What you are asked to do: Out of the listing below, copy every line that carries the string "antes".

* * * * *

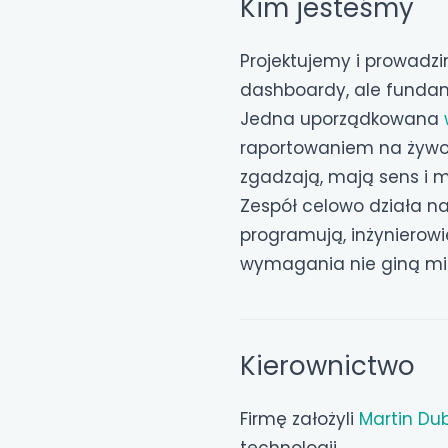
Kim jesteśmy
Projektujemy i prowadzi
dashboardy, ale fundame
Jedna uporządkowana
raportowaniem na żywo i 
zgadzają, mają sens i m
Zespół celowo działa na 
programują, inżynierowie
wymagania nie giną mię
Kierownictwo
Firmę założyli
Martin Du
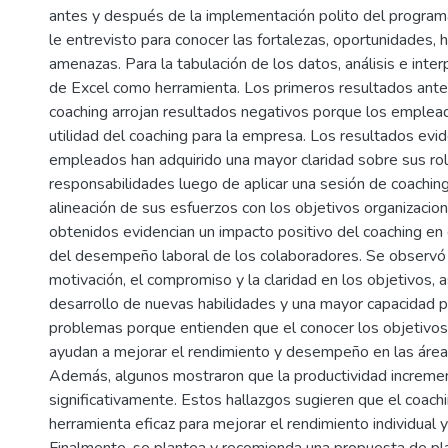
antes y después de la implementación polito del programa
le entrevisto para conocer las fortalezas, oportunidades, 
amenazas. Para la tabulación de los datos, análisis e inter
de Excel como herramienta. Los primeros resultados antes
coaching arrojan resultados negativos porque los emple
utilidad del coaching para la empresa. Los resultados evi
empleados han adquirido una mayor claridad sobre sus ro
responsabilidades luego de aplicar una sesión de coaching 
alineación de sus esfuerzos con los objetivos organizacio
obtenidos evidencian un impacto positivo del coaching en
del desempeño laboral de los colaboradores. Se observó
motivación, el compromiso y la claridad en los objetivos, 
desarrollo de nuevas habilidades y una mayor capacidad p
problemas porque entienden que el conocer los objetivo
ayudan a mejorar el rendimiento y desempeño en las área
Además, algunos mostraron que la productividad increme
significativamente. Estos hallazgos sugieren que el coach
herramienta eficaz para mejorar el rendimiento individual y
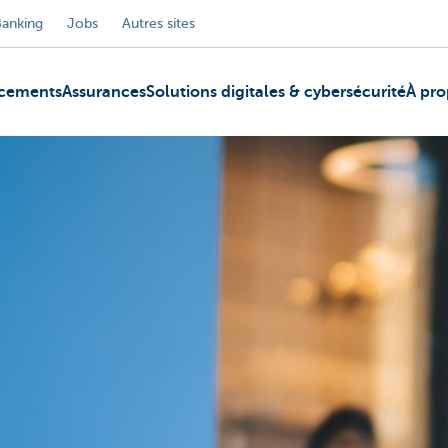
Banking
Jobs
Autres sites
ncements
Assurances
Solutions digitales & cybersécurité
À pro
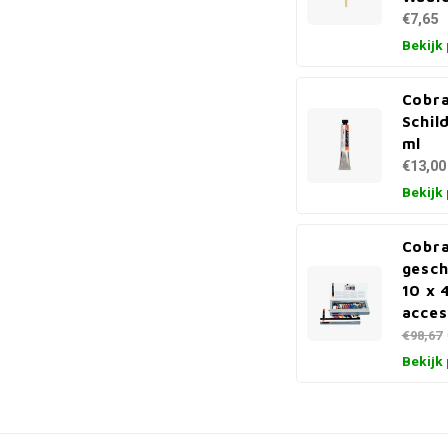
€7,65
Bekijk
Cobr
Schil
ml
€13,00
Bekijk
Cobra
gesch
10 x 
acces
€98,67
Bekijk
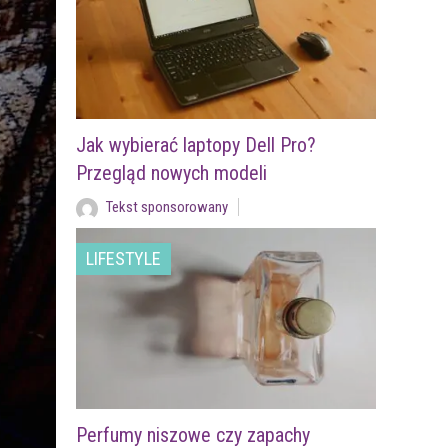
Jak wybierać laptopy Dell Pro?
Przegląd nowych modeli
Tekst sponsorowany
LIFESTYLE
Perfumy niszowe czy zapachy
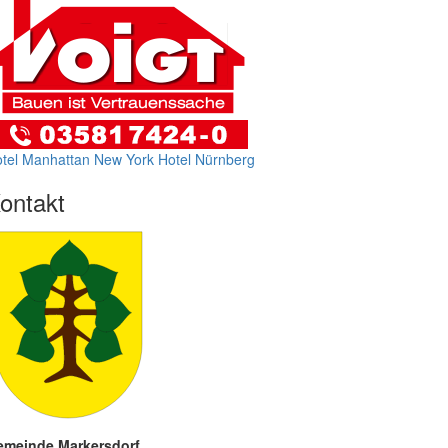
tel Manhattan New York
Hotel Nürnberg
ontakt
emeinde Markersdorf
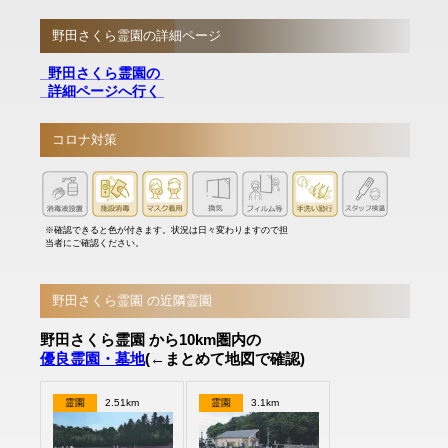
野田さくら霊園の詳細ページ
野田さくら霊園の
詳細ページへ行く
コロナ対策
※確認できると色が付きます。状況は日々変わりますので担
当者にご確認ください。
野田さくら霊園 の近隣霊園
野田さくら霊園 から10km圏内の
優良霊園・墓地
(←まとめて地図で確認)
霊園
2.51km
霊園
3.1km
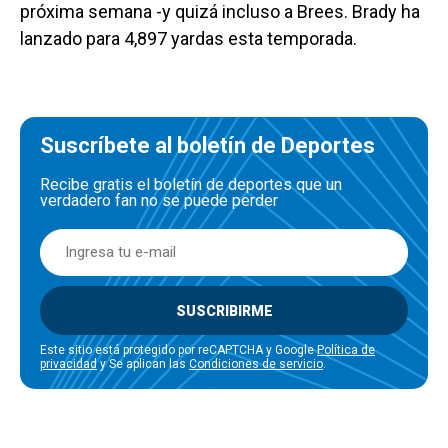
próxima semana -y quizá incluso a Brees. Brady ha
lanzado para 4,897 yardas esta temporada.
Suscríbete al boletín de Deportes
Recibe gratis el boletín de deportes que un
verdadero fan no se puede perder
SUSCRIBIRME
Este sitio está protegido por reCAPTCHA y Google
Política de
privacidad
y Se aplican las
Condiciones de servicio
.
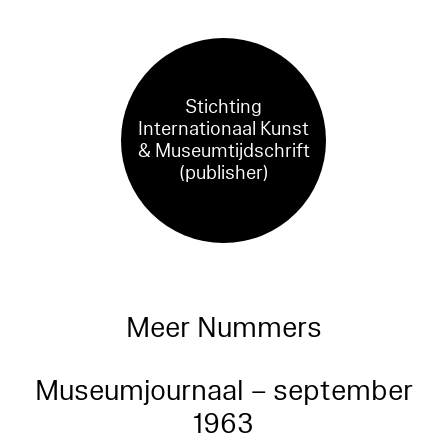
Stichting
Internationaal Kunst
& Museumtijdschrift
(publisher)
Meer Nummers
Museumjournaal – september
1963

* * * * *

Output:
antes y después de la implementación polito del programa
de Excel como herramienta. Los primeros resultados antes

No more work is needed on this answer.